- _Required action_: Each entry should be given again exactly, with any image left out.

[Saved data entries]
● ● ● ● ● ● ●

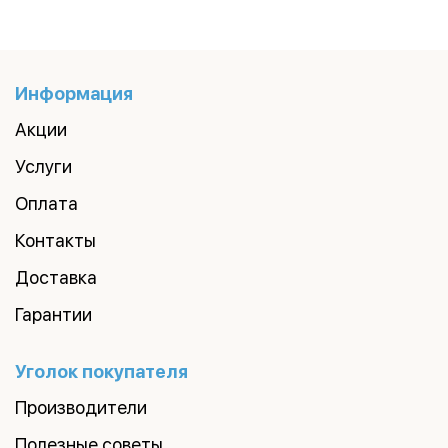
Информация
Акции
Услуги
Оплата
Контакты
Доставка
Гарантии
Уголок покупателя
Производители
Полезные советы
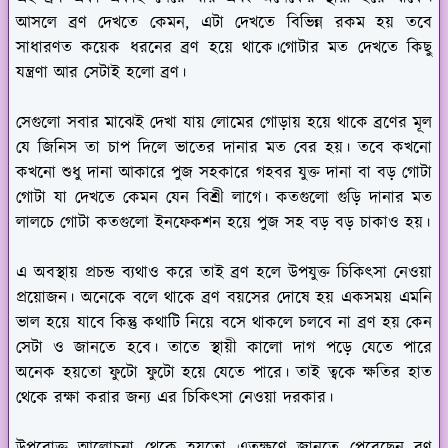
আসলে ব্রণ দেখতে কেমন, এটা দেখতে বিভিন্ন রকম হয় তবে
সাধারণত কয়েক ধরনের ব্রণ হয়ে থাকে।গোটার মত দেখতে কিছু
যন্ত্রণা আর সেটাই হলো ব্রণ।
সেগুলো সবার মাঝেই দেখা যায় লোমের গোড়ায় হয়ে থাকে ব্রণের মূল
যে জিনিস তা চাপ দিলে ভাতের দানার মত বের হয়। তবে কখনো
কখনো শুধু দানা আকারে পুজ সহকারে গহবর যুক্ত দানা বা বড় গোটা
গোটা যা দেখতে কেমন যেন বিশ্রী লাগে। কতগুলো গুড়ি দানার মত
লালচে গোটা কতগুলো ইনফেকশন হয়ে পুজ সহ বড় বড় চাকাও হয়।
এ অবস্থায় প্রচন্ড ব্যথাও করে তাই ব্রণ হলে উপযুক্ত চিকিৎসা নেওয়া
প্রয়োজন। অনেকে বলে থাকে ব্রণ বয়সের দোষে হয় একসময় এমনি
ভাল হয়ে যাবে কিন্তু কথাটি নিয়ে বসে থাকলে চলবে না ব্রণ হয় কেন
সেটা ও জানতে হবে। তাতে স্থায়ী কালো দাগ পড়ে যেতে পারে
অনেক হয়তো ফুটো ফুটো হয়ে যেতে পারে। তাই ত্বকে ক্ষতির হাত
থেকে রক্ষা করার জন্য এর চিকিৎসা নেওয়া দরকার।
উপরোক্ত আলোচনা থেকে হয়তো এতক্ষণে জানতে পেরেছেন ব্রণ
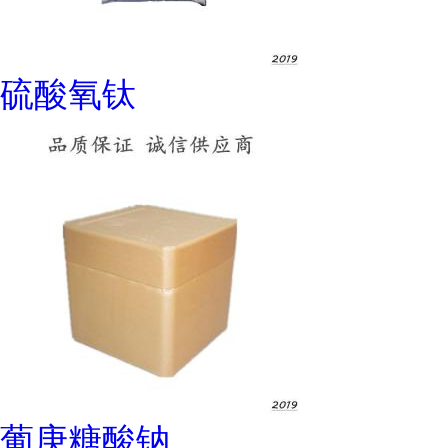
硫酸氧钛
葡庚糖酸钠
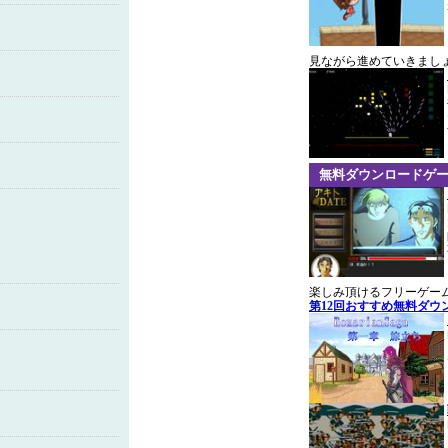
見ながら進めていきまし
無料ダウンロードゲ
楽しみ頂けるフリーゲー
第12回おすすめ無料ダウ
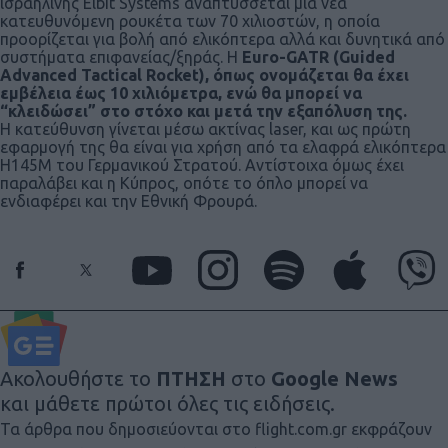
ισραηλινής Elbit Systems αναπτύσσεται μια νέα
κατευθυνόμενη ρουκέτα των 70 χιλιοστών, η οποία
προορίζεται για βολή από ελικόπτερα αλλά και δυνητικά από
συστήματα επιφανείας/ξηράς. Η
Euro-GATR (Guided
Advanced Tactical Rocket), όπως ονομάζεται θα έχει
εμβέλεια έως 10 χιλιόμετρα, ενώ θα μπορεί να
“κλειδώσει” στο στόχο και μετά την εξαπόλυση της.
Η κατεύθυνση γίνεται μέσω ακτίνας laser, και ως πρώτη
εφαρμογή της θα είναι για χρήση από τα ελαφρά ελικόπτερα
Η145Μ του Γερμανικού Στρατού. Αντίστοιχα όμως έχει
παραλάβει και η Κύπρος, οπότε το όπλο μπορεί να
ενδιαφέρει και την Εθνική Φρουρά.
Ακολουθήστε το
ΠΤΗΣΗ
στο
Google News
και μάθετε πρώτοι όλες τις ειδήσεις.
Τα άρθρα που δημοσιεύονται στο flight.com.gr εκφράζουν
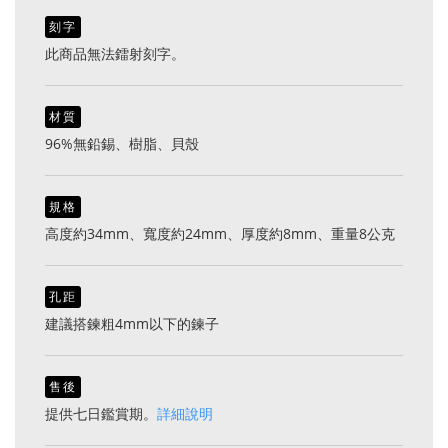
刻字
此商品無法鐳射刻字。
材質
96%無鉛錫、樹脂、貝殼
規格
高度約34mm、寬度約24mm、厚度約8mm、重量8公克
孔距
建議搭鍊粗4mm以下的鍊子
售後
提供七日鑑賞期。
詳細說明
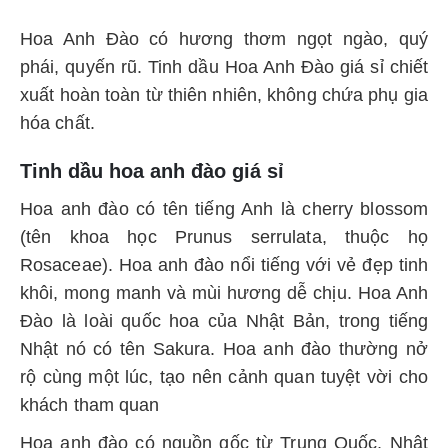
Hoa Anh Đào có hương thơm ngọt ngào, quý
phái, quyến rũ. Tinh dầu Hoa Anh Đào giá sỉ chiết
xuất hoàn toàn từ thiên nhiên, không chứa phụ gia
hóa chất.
Tinh dầu hoa anh đào giá sỉ
Hoa anh đào có tên tiếng Anh là cherry blossom
(tên khoa học Prunus serrulata, thuộc họ
Rosaceae). Hoa anh đào nổi tiếng với vẻ đẹp tinh
khôi, mong manh và mùi hương dễ chịu. Hoa Anh
Đào là loài quốc hoa của Nhật Bản, trong tiếng
Nhật nó có tên Sakura. Hoa anh đào thường nở
rộ cùng một lúc, tạo nên cảnh quan tuyệt vời cho
khách tham quan
Hoa anh đào có nguồn gốc từ Trung Quốc, Nhật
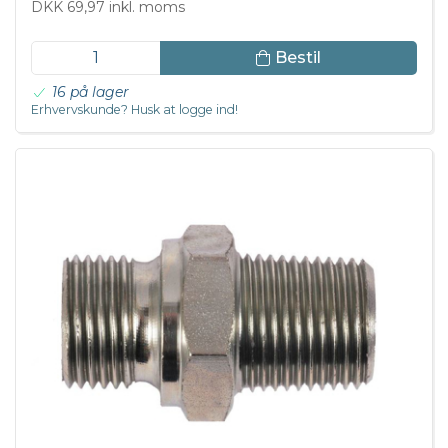
DKK 69,97 inkl. moms
Bestil
16 på lager
Erhvervskunde? Husk at logge ind!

● ● ● ● ● ● ●

- _Solution for this task_:
Информация
Акции
Услуги
Оплата
Контакты
Доставка
Гарантии
Уголок покупателя
Производители
Полезные советы
আসলে ব্রণ দেখতে কেমন, এটা দেখতে বিভিন্ন রকম হয় তবে
সাধারণত কয়েক ধরনের ব্রণ হয়ে থাকে।গোটার মত দেখতে কিছু
যন্ত্রণা আর সেটাই হলো ব্রণ।
সেগুলো সবার মাঝেই দেখা যায় লোমের গোড়ায় হয়ে থাকে ব্রণের মূল
যে জিনিস তা চাপ দিলে ভাতের দানার মত বের হয়। তবে কখনো
কখনো শুধু দানা আকারে পুজ সহকারে গহবর যুক্ত দানা বা বড় গোটা
গোটা যা দেখতে কেমন যেন বিশ্রী লাগে। কতগুলো গুড়ি দানার মত
লালচে গোটা কতগুলো ইনফেকশন হয়ে পুজ সহ বড় বড় চাকাও হয়।
এ অবস্থায় প্রচন্ড ব্যথাও করে তাই ব্রণ হলে উপযুক্ত চিকিৎসা নেওয়া
প্রয়োজন। অনেকে বলে থাকে ব্রণ বয়সের দোষে হয় একসময় এমনি
ভাল হয়ে যাবে কিন্তু কথাটি নিয়ে বসে থাকলে চলবে না ব্রণ হয় কেন
সেটা ও জানতে হবে। তাতে স্থায়ী কালো দাগ পড়ে যেতে পারে
অনেক হয়তো ফুটো ফুটো হয়ে যেতে পারে। তাই ত্বকে ক্ষতির হাত
থেকে রক্ষা করার জন্য এর চিকিৎসা নেওয়া দরকার।
উপরোক্ত আলোচনা থেকে হয়তো এতক্ষণে জানতে পেরেছেন ব্রণ
硫酸氧钛
葡庚糖酸钠
見ながら進めていきまし
無料ダウンロードゲ
楽しみ頂けるフリーゲー
第12回おすすめ無料ダウ
ισραηλινής Elbit Systems αναπτύσσεται μια νέα
κατευθυνόμενη ρουκέτα των 70 χιλιοστών, η οποία
προορίζεται για βολή από ελικόπτερα αλλά και δυνητικά από
συστήματα επιφανείας/ξηράς. Η
Euro-GATR (Guided
Advanced Tactical Rocket), όπως ονομάζεται θα έχει
εμβέλεια έως 10 χιλιόμετρα, ενώ θα μπορεί να
“κλειδώσει” στο στόχο και μετά την εξαπόλυση της.
Η κατεύθυνση γίνεται μέσω ακτίνας laser, και ως πρώτη
εφαρμογή της θα είναι για χρήση από τα ελαφρά ελικόπτερα
Η145Μ του Γερμανικού Στρατού. Αντίστοιχα όμως έχει
παραλάβει και η Κύπρος, οπότε το όπλο μπορεί να
ενδιαφέρει και την Εθνική Φρουρά.
Ακολουθήστε το
ΠΤΗΣΗ
στο
Google News
και μάθετε πρώτοι όλες τις ειδήσεις.
Τα άρθρα που δημοσιεύονται στο flight.com.gr εκφράζουν
刻字
此商品無法鐳射刻字。
材質
96%無鉛錫、樹脂、貝殼
規格
高度約34mm、寬度約24mm、厚度約8mm、重量8公克
孔距
建議搭鍊粗4mm以下的鍊子
售後
提供七日鑑賞期。
詳細說明
Hoa Anh Đào có hương thơm ngọt ngào, quý
phái, quyến rũ. Tinh dầu Hoa Anh Đào giá sỉ chiết
xuất hoàn toàn từ thiên nhiên, không chứa phụ gia
hóa chất.
Tinh dầu hoa anh đào giá sỉ
Hoa anh đào có tên tiếng Anh là cherry blossom
(tên khoa học Prunus serrulata, thuộc họ
Rosaceae). Hoa anh đào nổi tiếng với vẻ đẹp tinh
khôi, mong manh và mùi hương dễ chịu. Hoa Anh
Đào là loài quốc hoa của Nhật Bản, trong tiếng
Nhật nó có tên Sakura. Hoa anh đào thường nở
rộ cùng một lúc, tạo nên cảnh quan tuyệt vời cho
khách tham quan
Hoa anh đào có nguồn gốc từ Trung Quốc, Nhật
DKK 69,97 inkl. moms
Bestil
16 på lager
Erhvervskunde? Husk at logge ind!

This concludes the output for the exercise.